▶ GIVEN RECORDS

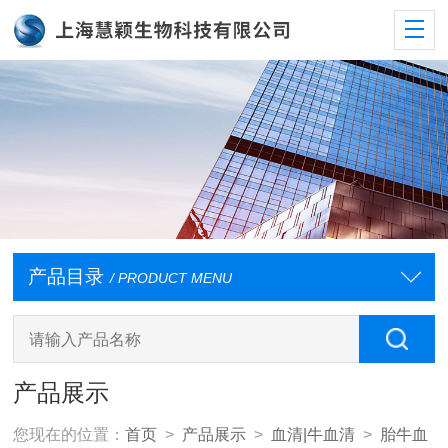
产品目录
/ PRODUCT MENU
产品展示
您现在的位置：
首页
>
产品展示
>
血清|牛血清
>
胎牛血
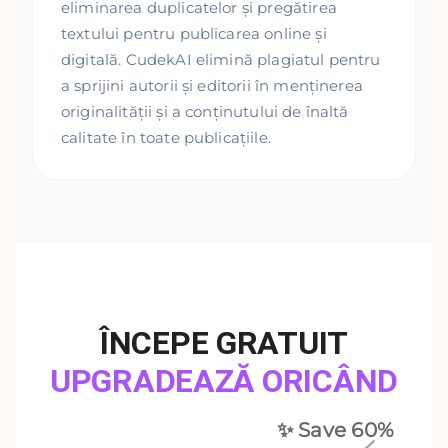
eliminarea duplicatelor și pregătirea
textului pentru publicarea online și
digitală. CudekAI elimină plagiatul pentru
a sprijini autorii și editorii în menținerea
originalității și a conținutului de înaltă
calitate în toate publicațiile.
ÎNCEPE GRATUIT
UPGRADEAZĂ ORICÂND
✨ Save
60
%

▶ ASSIGNMENT
Copy, with no alteration, the line that contains "digitală. CudekAI elimină plagiatul pentru" and each remaining line of the listing above.

▶ RESPONSE TO THIS TASK
digitală. CudekAI elimină plagiatul pentru
a sprijini autorii și editorii în menținerea
originalității și a conținutului de înaltă
calitate în toate publicațiile.
ÎNCEPE GRATUIT
UPGRADEAZĂ ORICÂND
✨ Save
60
%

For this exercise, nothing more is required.